■ The data
━━━━━━

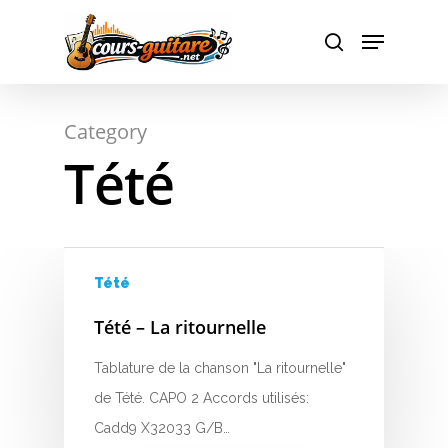
Hit enter to search or ESC to close
Category
Tété
Tété
Tété – La ritournelle
Tablature de la chanson "La ritournelle"
de Tété. CAPO 2 Accords utilisés:
Cadd9 X32033 G/B…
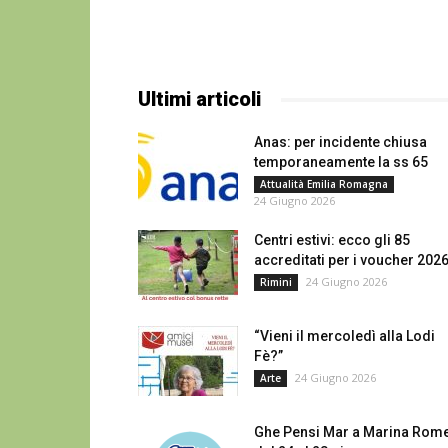
Ultimi articoli
Anas: per incidente chiusa
temporaneamente la ss 65
Attualità Emilia Romagna
24 Giugno 2026
Centri estivi: ecco gli 85
accreditati per i voucher 202
24 Giugno 2026
Rimini
“Vieni il mercoledì alla Lodi
Fè?”
24 Giugno 2026
Arte
Ghe Pensi Mar a Marina Rom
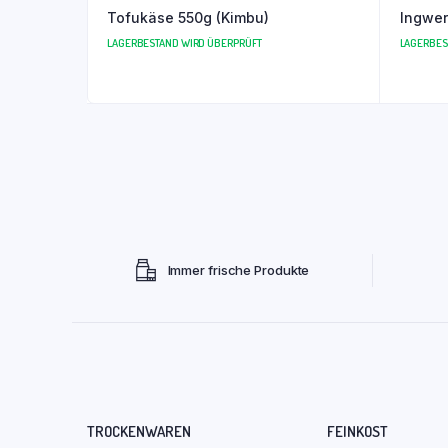
Tofukäse 550g (Kimbu)
Ingwer
LAGERBESTAND WIRD ÜBERPRÜFT
LAGERBES
Immer frische Produkte
TROCKENWAREN
FEINKOST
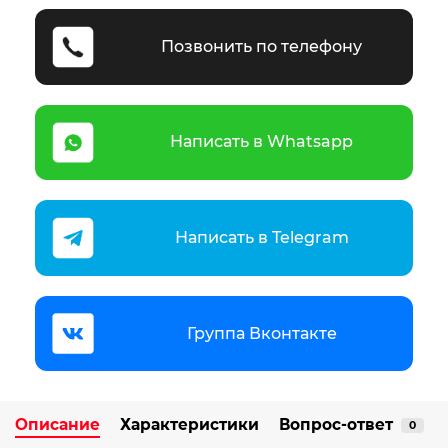
Позвонить по телефону
Написать в Whatsapp
Написать в Telegram
Группа Вконтакте
Описание
Характеристики
Вопрос-ответ
0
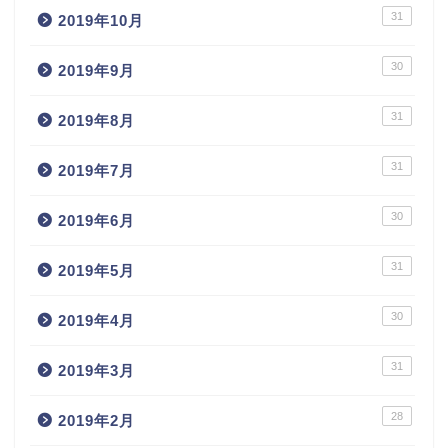
31
2019年10月
30
2019年9月
31
2019年8月
31
2019年7月
30
2019年6月
31
2019年5月
30
2019年4月
31
2019年3月
28
2019年2月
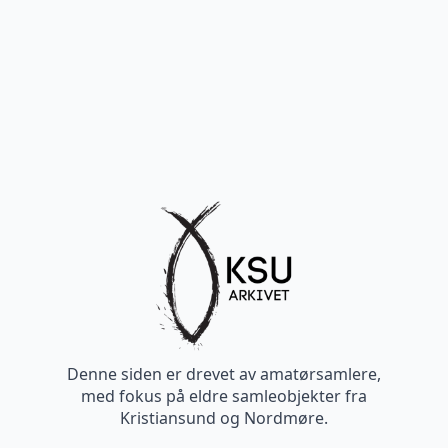
Denne siden er drevet av amatørsamlere,
med fokus på eldre samleobjekter fra
Kristiansund og Nordmøre.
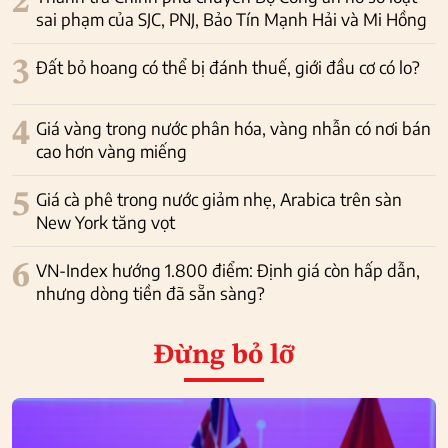
2
sai phạm của SJC, PNJ, Bảo Tín Mạnh Hải và Mi Hồng
3
Đất bỏ hoang có thể bị đánh thuế, giới đầu cơ có lo?
4
Giá vàng trong nước phân hóa, vàng nhẫn có nơi bán
cao hơn vàng miếng
5
Giá cà phê trong nước giảm nhẹ, Arabica trên sàn
New York tăng vọt
6
VN-Index hướng 1.800 điểm: Định giá còn hấp dẫn,
nhưng dòng tiền đã sẵn sàng?
Đừng bỏ lỡ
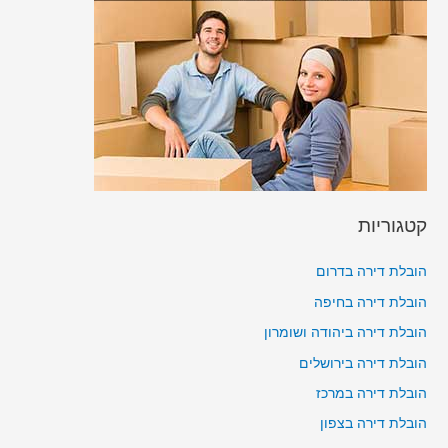
קטגוריות
הובלת דירה בדרום
הובלת דירה בחיפה
הובלת דירה ביהודה ושומרון
הובלת דירה בירושלים
הובלת דירה במרכז
הובלת דירה בצפון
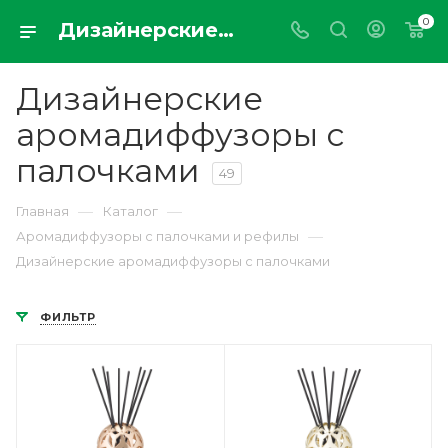
0
Дизайнерские аромадиффузоры с палочками от лучших мировых парфюмеров купить онлайн в Москве с доставкой по РФ parfumdemaison.ru
Дизайнерские
аромадиффузоры с
палочками
49
—
—
Главная
Каталог
—
Аромадиффузоры с палочками и рефилы
Дизайнерские аромадиффузоры с палочками
ФИЛЬТР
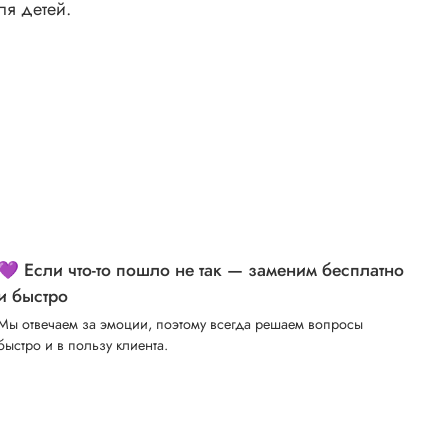
ля детей.
💜 Если что-то пошло не так — заменим бесплатно
и быстро
Мы отвечаем за эмоции, поэтому всегда решаем вопросы
быстро и в пользу клиента.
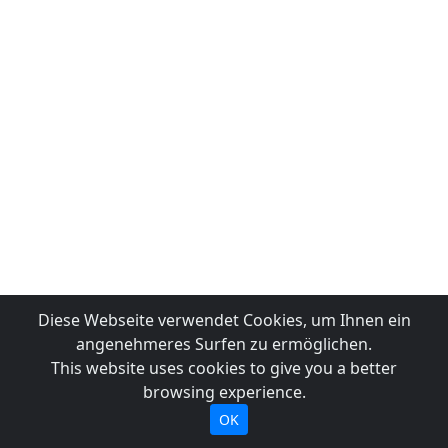
Diese Webseite verwendet Cookies, um Ihnen ein
angenehmeres Surfen zu ermöglichen.
This website uses cookies to give you a better
browsing experience.
OK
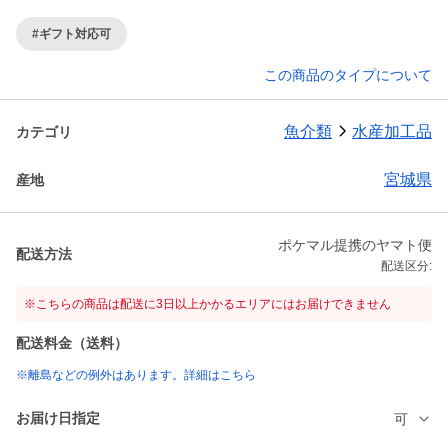
#ギフト対応可
この商品のタイプについて
魚介類
水産加工品
カテゴリ
宮城県
産地
ポケマル提携のヤマト便
配送方法
配送区分:
※こちらの商品は配送に3日以上かかるエリアにはお届けできません
配送料金（送料）
※離島などの例外はあります。詳細はこちら
お届け日指定
可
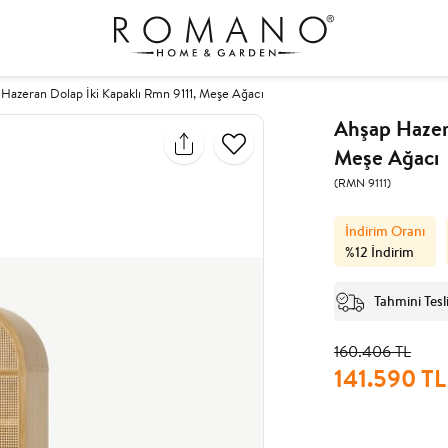
Hazeran Dolap İki Kapaklı Rmn 9111, Meşe Ağacı
Ahşap Hazera
Meşe Ağacı
(RMN 9111)
İndirim Oranı
%
12
İndirim
Tahmini Tesl
160.406 TL
141.590 TL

━━━━━━

■ Task details
Go through the data and copy every line that includes "דירה".

■ Exercise result
הובלת דירה בדרום
הובלת דירה בחיפה
הובלת דירה ביהודה ושומרון
הובלת דירה בירושלים
הובלת דירה במרכז
הובלת דירה בצפון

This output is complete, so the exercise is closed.